The business logic is straightforward: if advanced packaging becomes a genuine bottleneck for AI hardware development, the companies that can offer it as a service stand to capture substantial revenue from an industry spending hundreds of billions of dollars on infrastructure. Nvidia, AMD, Qualcomm, and a growing field of AI chip startups all need sophisticated packaging solutions as they push chiplet-based designs.

Intel's packaging facilities, particularly its operations in Oregon and New Mexico, represent decades of accumulated manufacturing expertise and billions in capital investment. According to the company, its Foveros technology enables chip-to-chip connections at a density measured in microns — a level of precision that is difficult for competitors to replicate quickly.

The Competition Is Not Standing Still

TSMC, the dominant global foundry, has its own advanced packaging platform called CoWoS (Chip-on-Wafer-on-Substrate), which is currently the backbone of Nvidia's H100 and H200 AI accelerator supply chain. TSMC's CoWoS capacity has been a constraint on AI chip supply, with lead times stretching well beyond a year at peak demand periods in 2023 and 2024.

Samsung and a cluster of specialised packaging companies, including Amkor and ASE Group, are also investing aggressively in advanced packaging capacity. The competitive field is expanding precisely because the market opportunity is large enough to justify the capital expenditure.

For Intel, the challenge is converting technological capability into commercial wins. IFS has faced a difficult few years, with questions about manufacturing yields, customer confidence, and the difficulty of competing with TSMC's entrenched customer relationships. Packaging, where Intel's technology is regarded as competitive in specific applications, offers a more credible near-term entry point into the foundry market than leading-edge logic fabrication.

What Billions in Revenue Actually Requires

The financial stakes are real but not guaranteed. Advanced packaging for a single high-end AI accelerator package can cost hundreds of dollars per unit — a meaningful fraction of total chip cost. At the volumes AI infrastructure companies are purchasing, packaging revenue across the industry is already measured in the tens of billions of dollars annually, a figure analysts expect to grow substantially through the end of the decade.

For Intel to capture a significant portion of that revenue, it needs to sign external customers at meaningful volume. So far, IFS has announced a limited number of packaging partnerships, and the company has been careful not to overstate commercial traction. Intel CEO Pat Gelsinger has consistently framed the foundry push as a multi-year effort, with 2025 and 2026 as the years external revenue should become more visible.

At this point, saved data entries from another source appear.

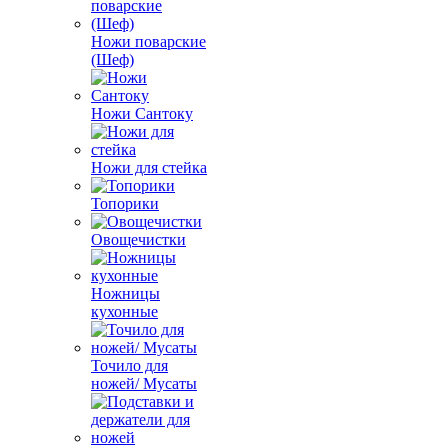
Ножи поварские
(Шеф)
Ножи Сантоку
Ножи для стейка
Топорики
Овощечистки
Ножницы
кухонные
Точило для
ножей/ Мусаты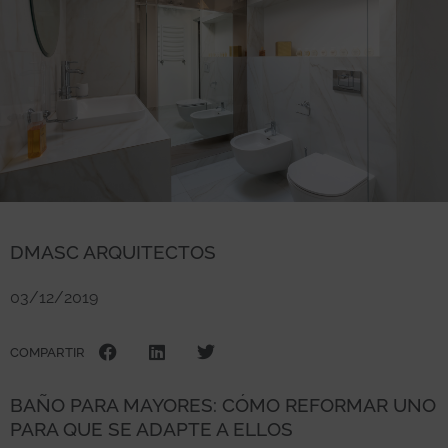
DMASC ARQUITECTOS
03/12/2019
COMPARTIR
BAÑO PARA MAYORES: CÓMO REFORMAR UNO
PARA QUE SE ADAPTE A ELLOS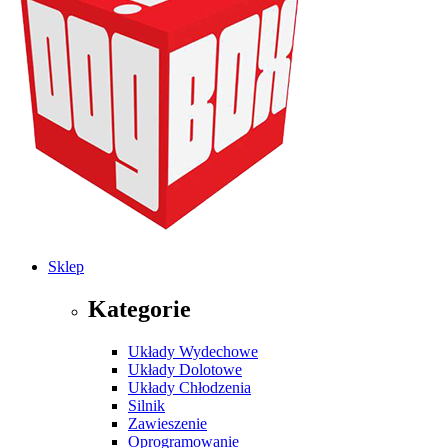
Sklep
Kategorie
Układy Wydechowe
Układy Dolotowe
Układy Chłodzenia
Silnik
Zawieszenie
Oprogramowanie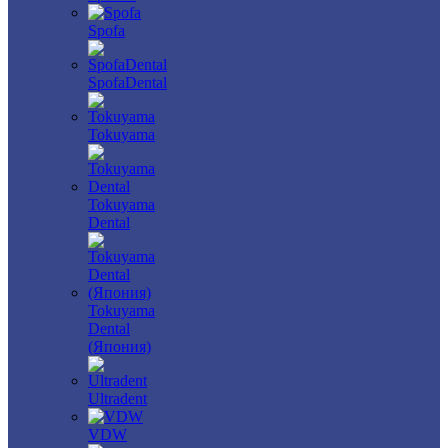
Spofa
SpofaDental
Tokuyama
Tokuyama
Dental
Tokuyama
Dental
(Япония)
Ultradent
VDW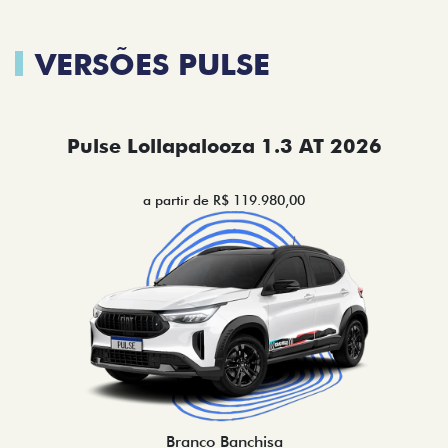
VERSÕES PULSE
Pulse Lollapalooza 1.3 AT 2026
a partir de R$ 119.980,00
Branco Banchisa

The broader industry context matters here. The US government, through the CHIPS and Science Act, has made domestic advanced semiconductor manufacturing — including packaging — an explicit policy priority, with tens of billions in subsidies available to companies that invest in American manufacturing capacity. Intel is among the primary beneficiaries of that funding, which reduces the financial risk of its packaging infrastructure investment.

What This Means

If Intel executes, advanced chip packaging could position the company as an essential provider of AI infrastructure — but the window to establish that position ahead of TSMC's expanding capacity and a field of well-capitalised competitors is narrowing.